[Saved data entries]
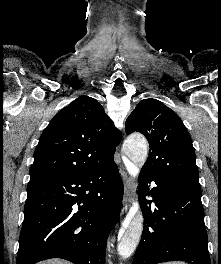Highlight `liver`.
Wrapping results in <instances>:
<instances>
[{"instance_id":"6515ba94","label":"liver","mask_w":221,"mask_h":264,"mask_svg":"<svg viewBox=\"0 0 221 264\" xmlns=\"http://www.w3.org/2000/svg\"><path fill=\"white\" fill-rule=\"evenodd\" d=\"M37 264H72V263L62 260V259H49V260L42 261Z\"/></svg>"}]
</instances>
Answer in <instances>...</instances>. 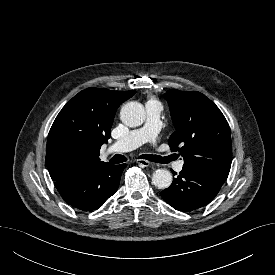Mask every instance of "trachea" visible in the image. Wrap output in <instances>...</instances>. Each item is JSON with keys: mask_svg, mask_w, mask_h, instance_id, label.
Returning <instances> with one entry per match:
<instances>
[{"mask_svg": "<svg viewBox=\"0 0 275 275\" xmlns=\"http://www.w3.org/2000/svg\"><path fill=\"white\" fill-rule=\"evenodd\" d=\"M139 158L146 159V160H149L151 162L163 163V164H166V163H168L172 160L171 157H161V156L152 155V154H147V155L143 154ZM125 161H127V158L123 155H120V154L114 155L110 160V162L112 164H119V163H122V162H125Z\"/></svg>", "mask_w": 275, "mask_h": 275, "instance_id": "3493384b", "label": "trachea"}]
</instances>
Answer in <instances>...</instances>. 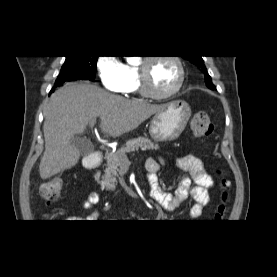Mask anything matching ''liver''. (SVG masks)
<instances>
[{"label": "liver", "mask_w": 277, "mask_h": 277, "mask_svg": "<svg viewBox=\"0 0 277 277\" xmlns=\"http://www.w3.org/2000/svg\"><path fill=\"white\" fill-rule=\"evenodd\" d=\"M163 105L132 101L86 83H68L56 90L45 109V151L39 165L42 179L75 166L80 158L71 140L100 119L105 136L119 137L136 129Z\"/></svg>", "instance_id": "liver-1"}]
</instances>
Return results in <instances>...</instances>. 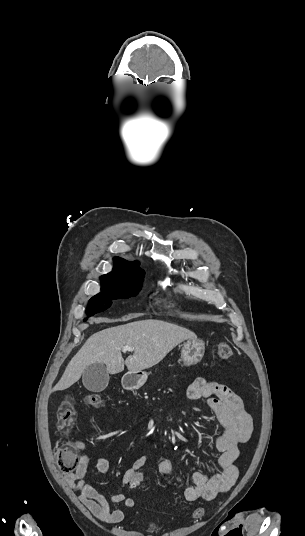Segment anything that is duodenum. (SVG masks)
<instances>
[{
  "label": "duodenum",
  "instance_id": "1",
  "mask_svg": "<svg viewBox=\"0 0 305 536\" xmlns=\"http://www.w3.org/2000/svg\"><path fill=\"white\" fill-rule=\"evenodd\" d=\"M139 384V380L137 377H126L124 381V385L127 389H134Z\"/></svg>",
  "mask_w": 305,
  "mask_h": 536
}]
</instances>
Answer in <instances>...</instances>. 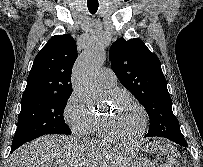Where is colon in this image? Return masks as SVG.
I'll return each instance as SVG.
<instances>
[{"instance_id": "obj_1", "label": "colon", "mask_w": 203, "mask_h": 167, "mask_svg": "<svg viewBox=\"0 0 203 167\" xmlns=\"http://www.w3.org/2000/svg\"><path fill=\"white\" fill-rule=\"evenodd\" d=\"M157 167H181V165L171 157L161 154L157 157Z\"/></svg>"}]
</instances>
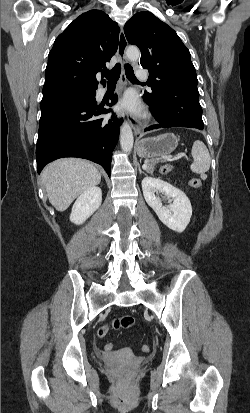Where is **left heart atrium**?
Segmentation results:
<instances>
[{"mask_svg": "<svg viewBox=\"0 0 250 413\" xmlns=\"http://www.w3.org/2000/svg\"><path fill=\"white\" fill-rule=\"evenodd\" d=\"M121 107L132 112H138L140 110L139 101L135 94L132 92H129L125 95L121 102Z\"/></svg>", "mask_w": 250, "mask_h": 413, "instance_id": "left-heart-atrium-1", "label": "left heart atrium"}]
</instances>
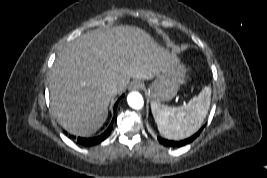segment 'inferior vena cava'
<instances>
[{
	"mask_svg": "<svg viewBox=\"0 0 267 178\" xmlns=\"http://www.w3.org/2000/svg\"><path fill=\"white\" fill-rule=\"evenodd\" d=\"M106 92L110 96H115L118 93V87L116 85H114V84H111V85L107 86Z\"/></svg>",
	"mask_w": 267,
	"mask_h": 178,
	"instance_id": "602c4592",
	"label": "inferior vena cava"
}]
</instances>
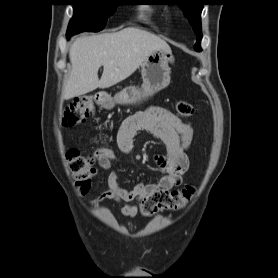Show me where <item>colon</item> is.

**What to work on**
Leaving the pictures aside, copy exactly and only the lines from the one holding "segment 'inferior vena cava'" through the final line of the data, both ends kept.

**Response area**
segment 'inferior vena cava'
<instances>
[{
	"mask_svg": "<svg viewBox=\"0 0 267 178\" xmlns=\"http://www.w3.org/2000/svg\"><path fill=\"white\" fill-rule=\"evenodd\" d=\"M106 92L110 96H115L118 93V87L116 85H114V84H111V85L107 86Z\"/></svg>",
	"mask_w": 267,
	"mask_h": 178,
	"instance_id": "602c4592",
	"label": "inferior vena cava"
}]
</instances>
Show me where <item>colon</item> is.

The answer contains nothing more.